Stored data entries
▼▼▼

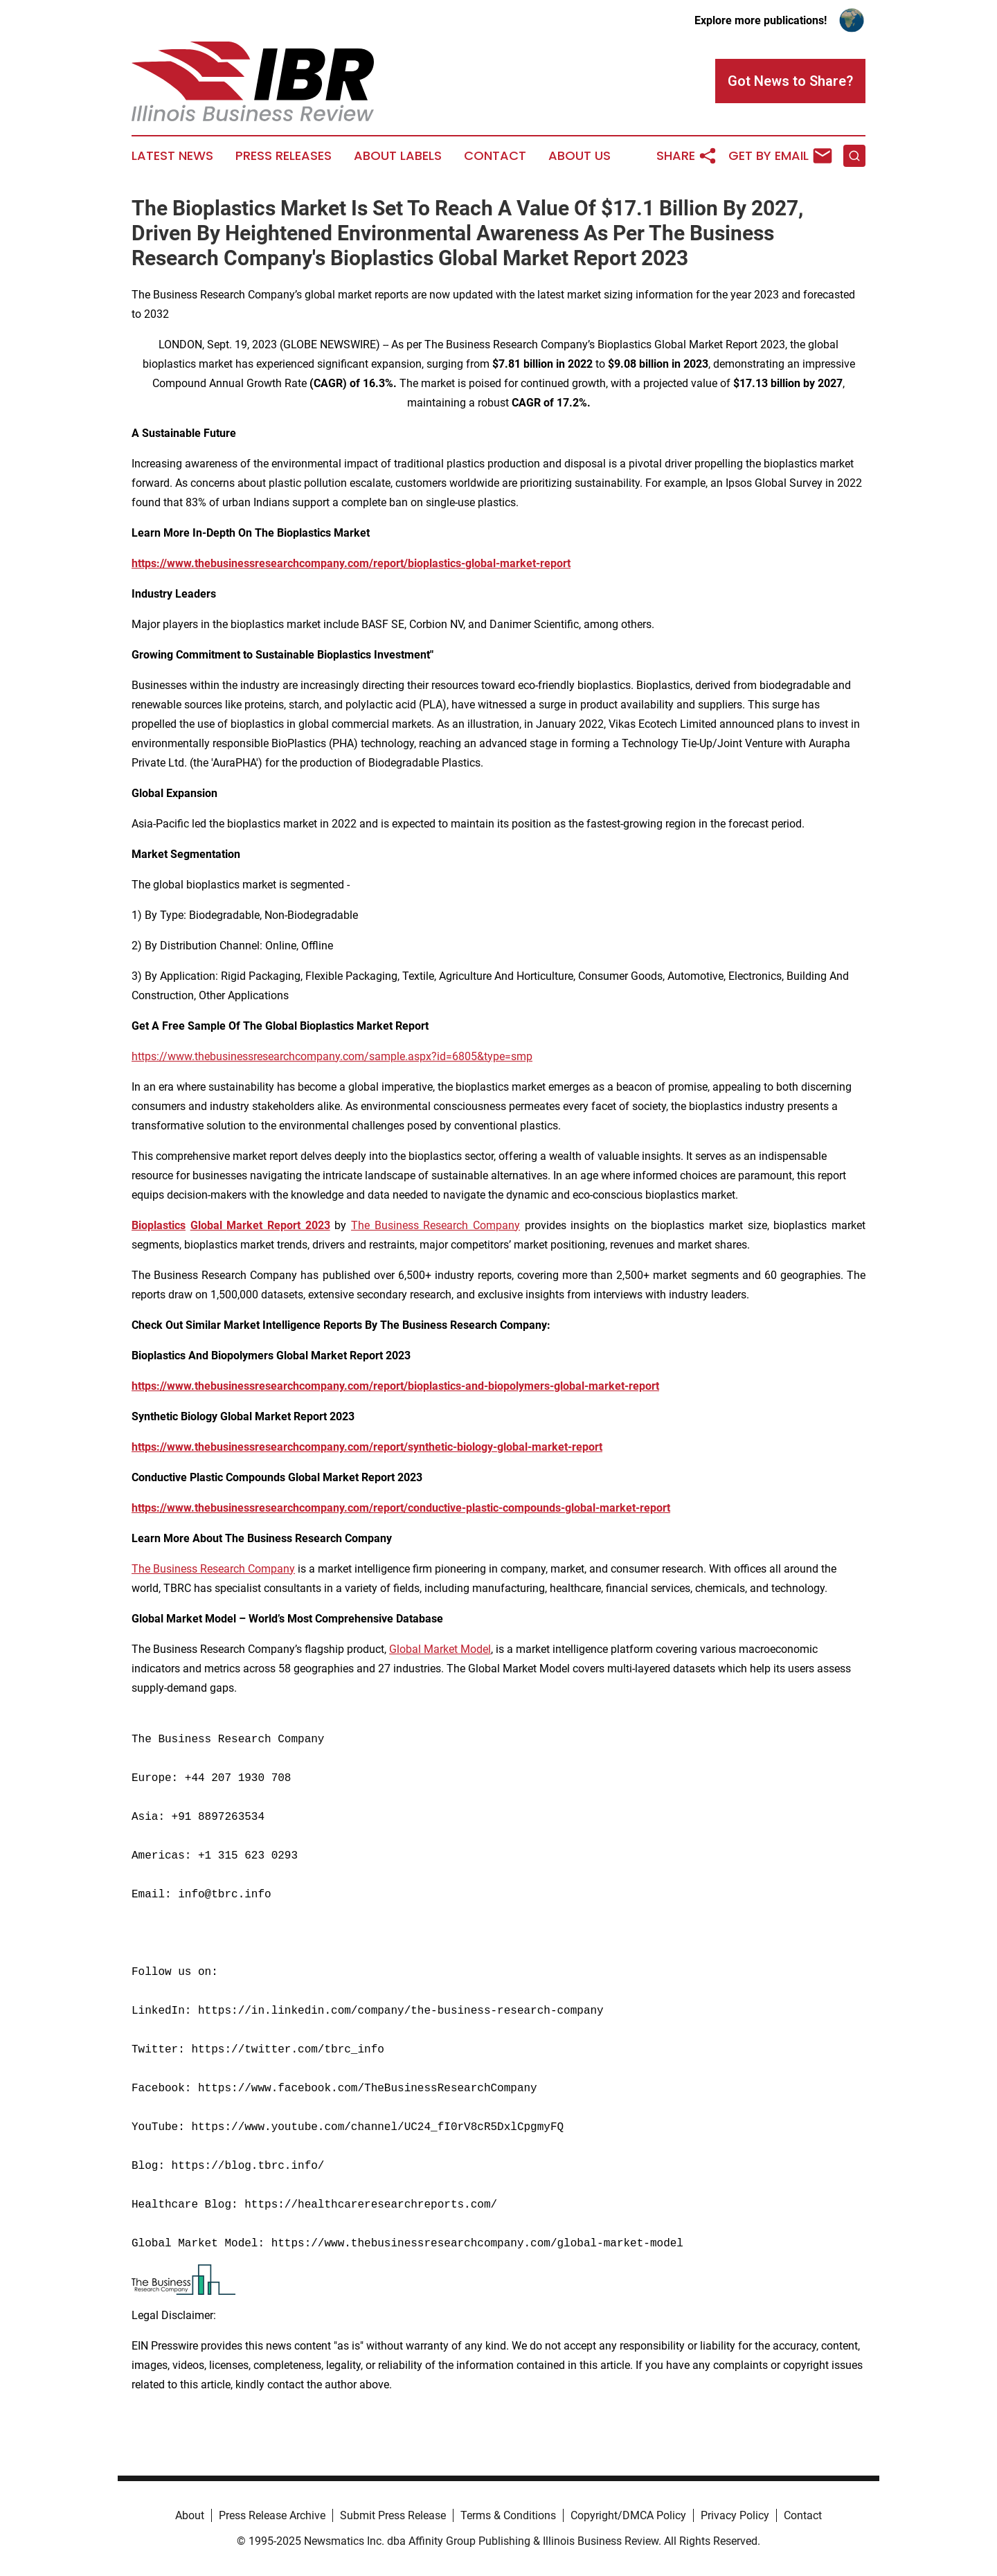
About (189, 2515)
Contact (495, 155)
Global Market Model (440, 1649)
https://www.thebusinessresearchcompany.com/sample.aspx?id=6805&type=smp (332, 1056)
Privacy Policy (735, 2515)
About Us (579, 155)
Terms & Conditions (508, 2515)
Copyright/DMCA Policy (628, 2515)
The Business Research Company (435, 1225)
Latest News (172, 155)
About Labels (398, 155)
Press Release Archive (272, 2515)
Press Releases (283, 155)
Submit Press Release (393, 2515)
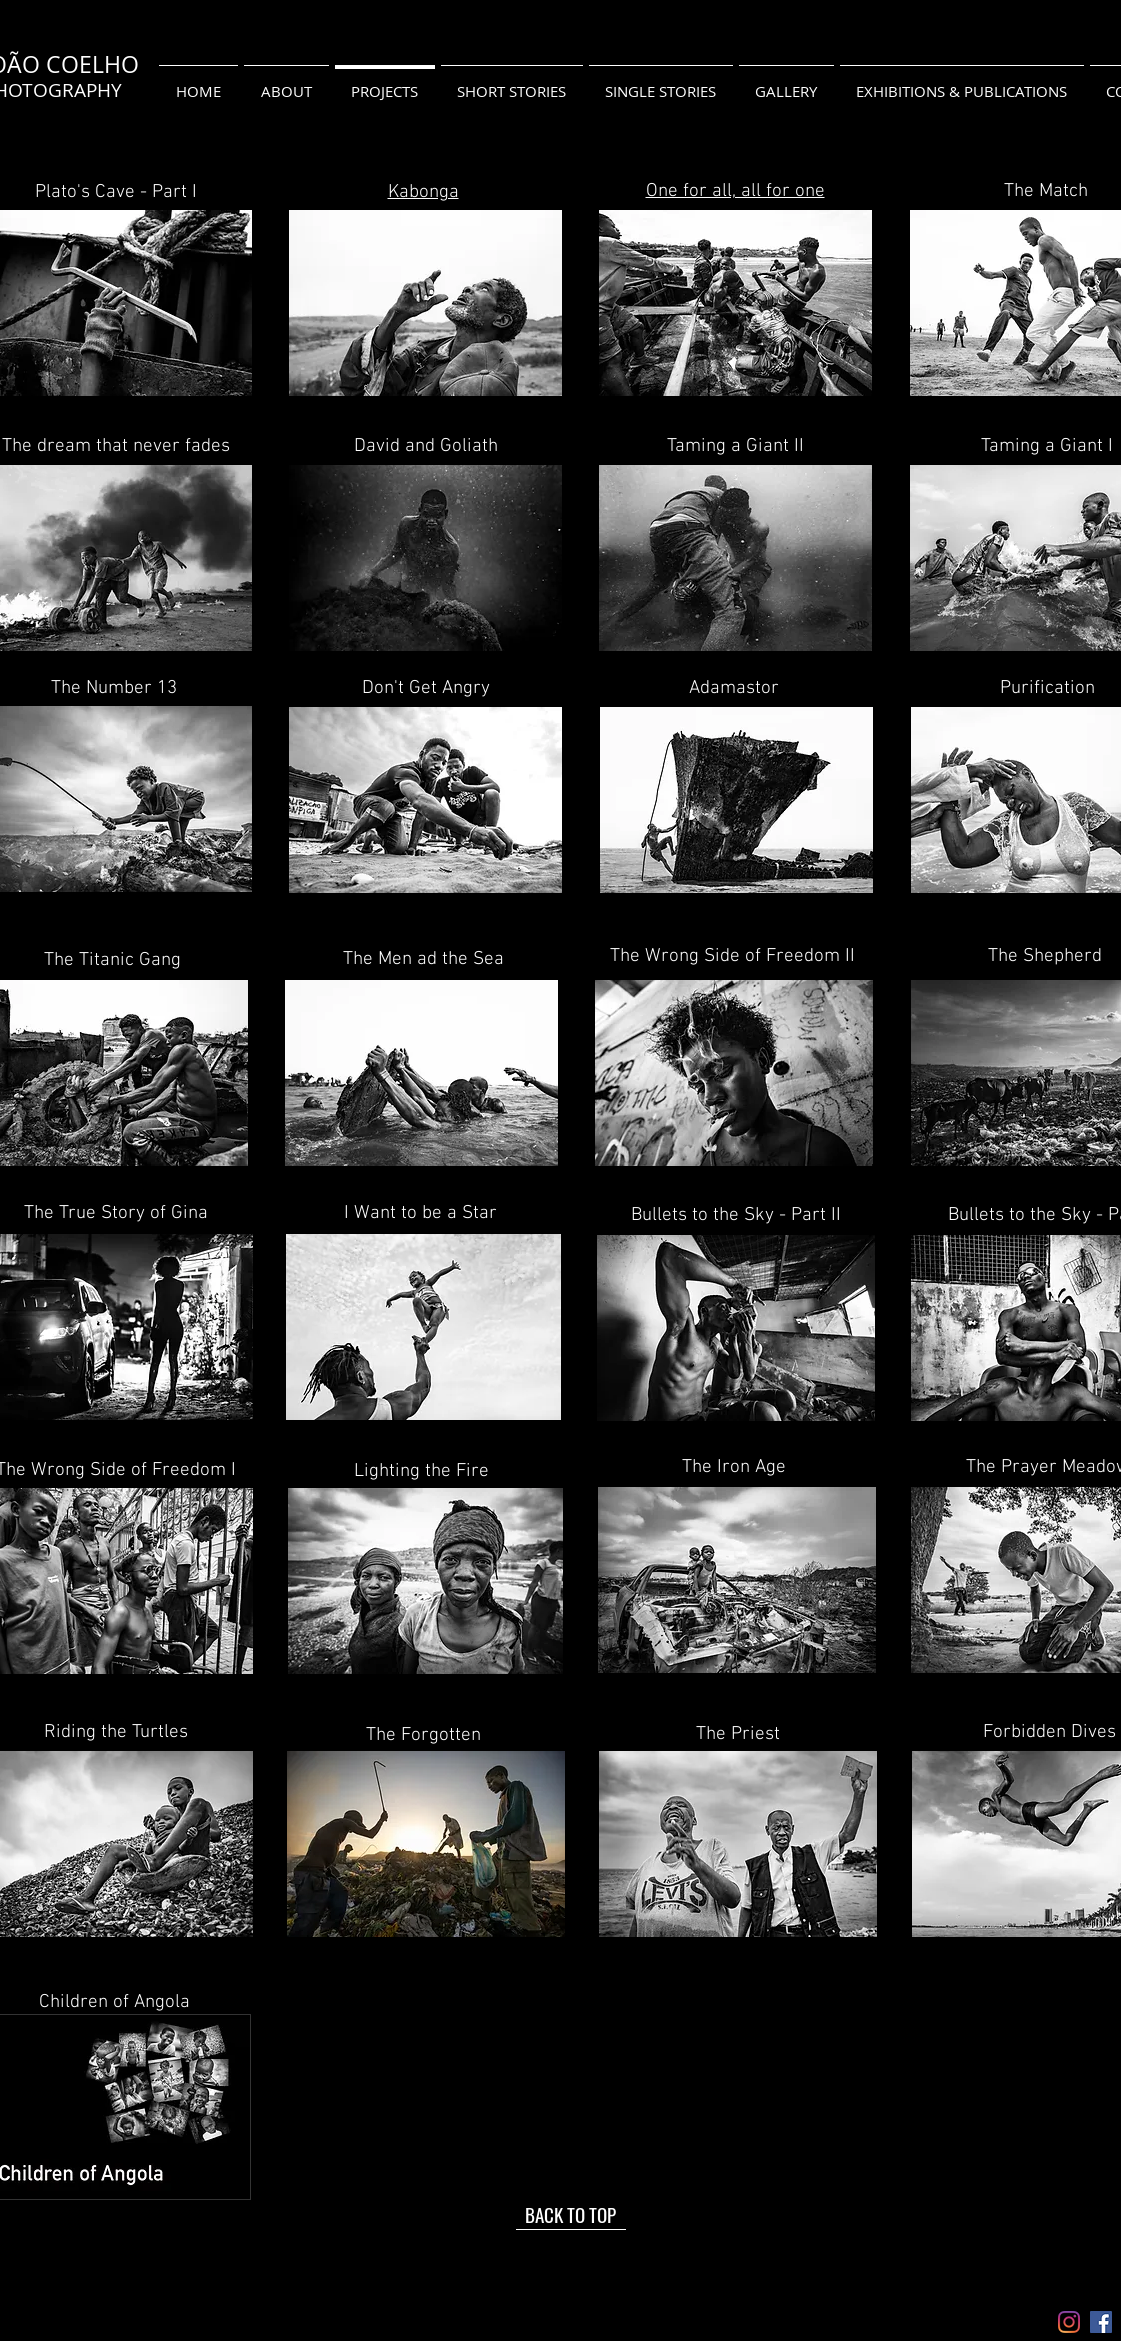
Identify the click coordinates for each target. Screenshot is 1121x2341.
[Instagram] (1069, 2322)
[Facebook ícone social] (1101, 2322)
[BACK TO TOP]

▲▲▲

Only the lines from the one with "Contact (495, 155)" through the last line above belong in the answer. Reproduce them exactly, without the pictures.

[THE ANSWER]:
Contact (495, 155)
Global Market Model (440, 1649)
https://www.thebusinessresearchcompany.com/sample.aspx?id=6805&type=smp (332, 1056)
Privacy Policy (735, 2515)
About Us (579, 155)
Terms & Conditions (508, 2515)
Copyright/DMCA Policy (628, 2515)
The Business Research Company (435, 1225)
Latest News (172, 155)
About Labels (398, 155)
Press Release Archive (272, 2515)
Press Releases (283, 155)
Submit Press Release (393, 2515)
Identify the click coordinates for each target. Screenshot is 1121x2341.
[Instagram] (1069, 2322)
[Facebook ícone social] (1101, 2322)
[BACK TO TOP]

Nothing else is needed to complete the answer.